Although most of the studies used FCS in their co-cultures [3, 5, 6, 8], we think that the use of FCS should be minimized or at least carefully controlled for in co-culture experiments. FCS may mask supportive effects of feeder cells, especially when working with leukemia cell lines which do not depend on niche support for survival (see Figure 4 C in [1]). Although the growth factors and other components in the FCS may better mimic the in-vivo microenvironment of ALL cells as suggested by Behan and Mittelman, we would like to emphasize that FCS does not only support leukemia growth but also induces proliferation of the feeder cells. Thus, they can easily overgrow when cultured for prolonged periods of time. Irradiation can be used to induce a permanent growth arrest in feeder cells [2, 4, 7], but it may also trigger other unwanted alterations in the cells such as senescence [12]. Cellular senescence has been reported to enhance tumor cell proliferation, invasiveness, and resistance to therapy [13] and might therefore also affect the outcome of co-culture studies.

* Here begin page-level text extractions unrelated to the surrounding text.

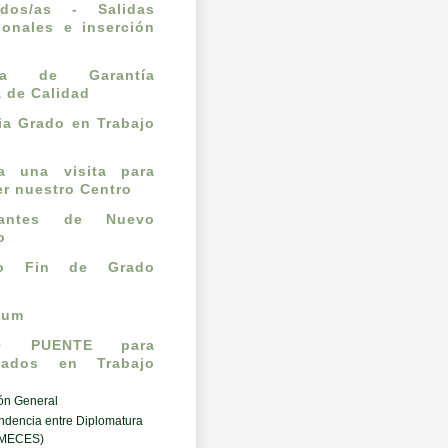
ados/as - Salidas
ionales e inserción
l
ema de Garantía
a de Calidad
a Grado en Trabajo
ta una visita para
r nuestro Centro
iantes de Nuevo
o
jo Fin de Grado
cum
O PUENTE para
mados en Trabajo
ón General
ndencia entre Diplomatura
(MECES)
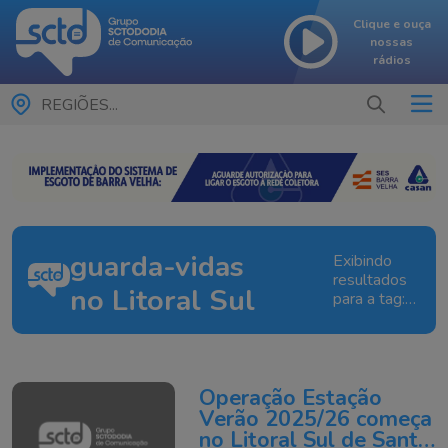
Clique e ouça
nossas
rádios
REGIÕES...
guarda-vidas
Exibindo
resultados
no Litoral Sul
para a tag:
guarda-
vidas no
Litoral Sul
Operação Estação
Verão 2025/26 começa
no Litoral Sul de Santa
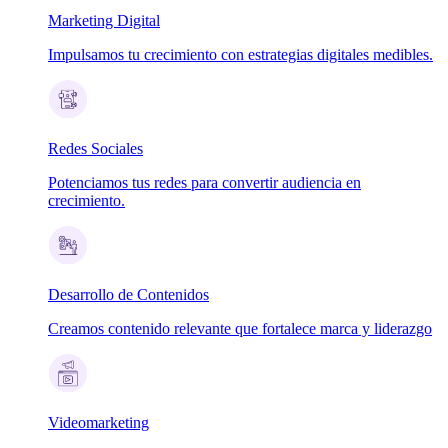
Marketing Digital
Impulsamos tu crecimiento con estrategias digitales medibles.
Redes Sociales
Potenciamos tus redes para convertir audiencia en
crecimiento.
Desarrollo de Contenidos
Creamos contenido relevante que fortalece marca y liderazgo
Videomarketing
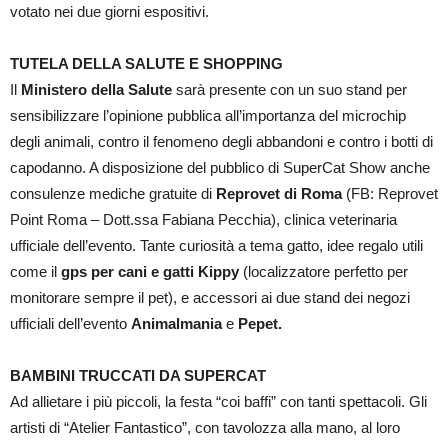
votato nei due giorni espositivi.
TUTELA DELLA SALUTE
E SHOPPING
Il
Ministero della Salute
sarà presente con un suo stand per
sensibilizzare l’opinione pubblica all’importanza del microchip
degli animali, contro il fenomeno degli abbandoni e contro i botti di
capodanno. A disposizione del pubblico di SuperCat Show anche
consulenze mediche gratuite di
Reprovet di Roma
(FB: Reprovet
Point Roma – Dott.ssa Fabiana Pecchia), clinica veterinaria
ufficiale dell’evento. Tante curiosità a tema gatto, idee regalo utili
come il
gps per cani e gatti Kippy
(localizzatore perfetto per
monitorare sempre il pet), e accessori ai due stand dei negozi
ufficiali dell’evento
Animalmania
e
Pepet.
BAMBINI TRUCCATI DA SUPERCAT
Ad allietare i più piccoli, la festa “coi baffi” con tanti spettacoli. Gli
artisti di “Atelier Fantastico”, con tavolozza alla mano, al loro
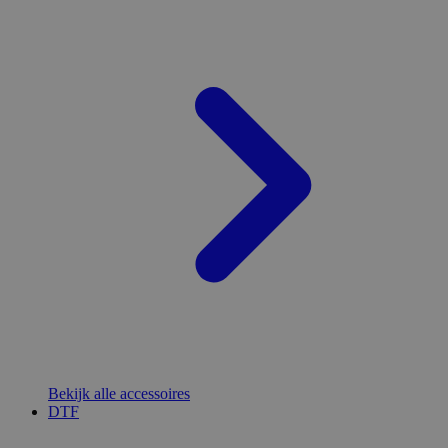
Bekijk alle accessoires
DTF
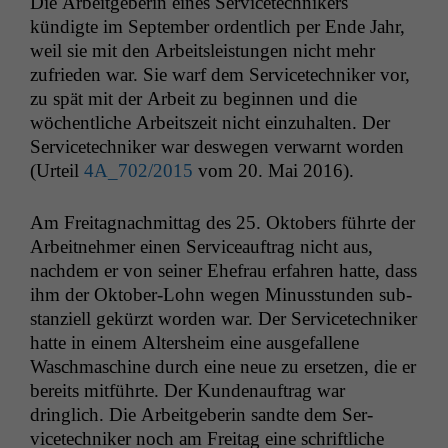
Die Arbeit­ge­berin eines Ser­vicetech­nikers
kündigte im Sep­tem­ber ordentlich per Ende Jahr,
weil sie mit den Arbeit­sleis­tun­gen nicht mehr
zufrieden war. Sie warf dem Ser­vicetech­niker vor,
zu spät mit der Arbeit zu begin­nen und die
wöchentliche Arbeit­szeit nicht einzuhal­ten. Der
Ser­vicetech­niker war deswe­gen ver­warnt wor­den
(Urteil
4A_702
/2015
vom 20. Mai 2016).
Am Fre­ita­gnach­mit­tag des 25. Okto­bers führte der
Arbeit­nehmer einen Ser­viceauf­trag nicht aus,
nach­dem er von sein­er Ehe­frau erfahren hat­te, dass
ihm der Okto­ber-Lohn wegen Minusstun­den sub­
stanziell gekürzt wor­den war. Der Ser­vicetech­niker
hat­te in einem Alter­sheim eine aus­ge­fal­l­ene
Waschmas­chine durch eine neue zu erset­zen, die er
bere­its mit­führte. Der Kun­de­nauf­trag war
dringlich. Die Arbeit­ge­berin sandte dem Ser­
vicetech­niker noch am Fre­itag eine schriftliche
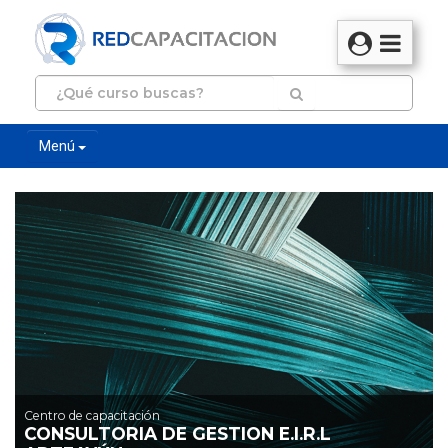
Menú
Centro de capacitación
CONSULTORIA DE GESTION E.I.R.L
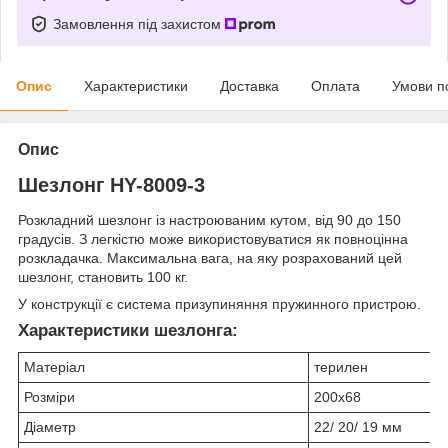
Замовлення під захистом
Опис
Характеристики
Доставка
Оплата
Умови п
Опис
Шезлонг HY-8009-3
Розкладний шезлонг із настроюваним кутом, від 90 до 150
градусів. З легкістю може використовуватися як повноцінна
розкладачка. Максимальна вага, на яку розрахований цей
шезлонг, становить 100 кг.
У конструкції є система призупиняння пружинного пристрою.
Характеристики шезлонга:
Матеріал
терилен
Розміри
200х68
Діаметр
22/ 20/ 19 мм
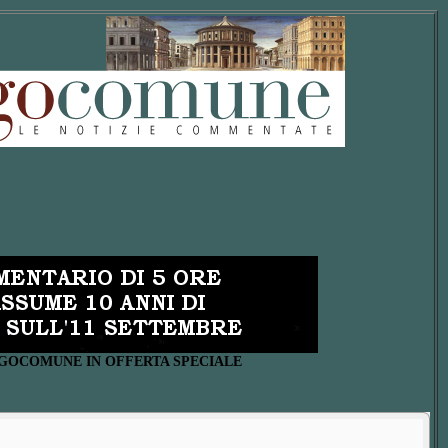
UOGOCOMUNE IN OFFERTA SPECIALE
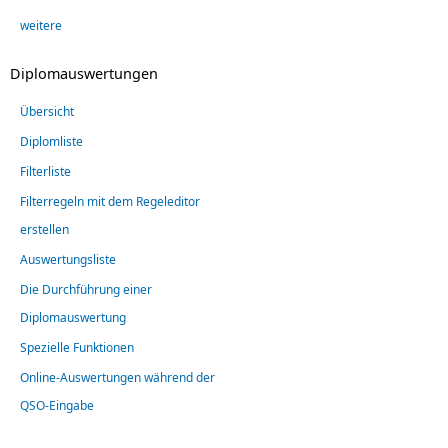
weitere
Diplomauswertungen
Übersicht
Diplomliste
Filterliste
Filterregeln mit dem Regeleditor
erstellen
Auswertungsliste
Die Durchführung einer
Diplomauswertung
Spezielle Funktionen
Online-Auswertungen während der
QSO-Eingabe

Behan and Mittelman mention that previous studies have used investigation periods of 24–72 h [2–8]. We have chosen 96 h and 7 days. We do not believe that this difference in culture duration is likely to account for the observed differences in chemosensitivity of leukemia cells in co-culture with stromal cells or adipocytes. It is unclear why any protective effect of adipocytes would be apparent only between 24 and 72 h but not at later time points. Importantly, untreated controls were always included in our assays and showed robust survival (Figure S8 C, E, G [1]), indicating sufficient nutrient availability during the course of the experiment. Additionally, the choice of experimental readout used to assess leukemia cell viability and proliferation may critically influence the results. Whereas previous studies counted surviving cells manually or with automated counters [2, 4, 6, 9], our study employed flow cytometry to assess viability and proliferation of leukemia cells using cell death and proliferation dyes following whole-well collection [1].
Finally, adipocytes in the bone marrow differ from adipocytes in white adipose tissue (WAT) in their gene expression and lipid composition [14]. In our study, we directly compared survival and proliferation of BCP-ALL cells (both cell lines and PDX samples) on bone marrow-derived MS5 to 3T3-L1 cells, which are a well-established model system of WAT biology (Figure S5 in ref. [1]). In our hands, MS5 cells were superior to 3T3-L1 cells in maintaining survival and proliferation of leukemia cells. Future studies will be required to clarify whether bone marrow and WAT-derived stromal cells/adipocytes exert differential effects on leukemia cell biology.
We thank Drs. Behan and Mittelman for their important thoughts on our manuscript. With our work, we aim to raise awareness that culture conditions can critically impact experimental results. We recognize that the serum- and adipogenic factor-free media conditions may have introduced additional stressors that could contribute to the observed sensitization of leukemia cells to chemotherapies in presence of adipocytes as compared to stromal cells. We hope that our findings will stimulate further research to deepen our mechanistic understanding of leukemia-adipocyte interactions by systematically comparing culture conditions in different model systems in vitro and ex vivo.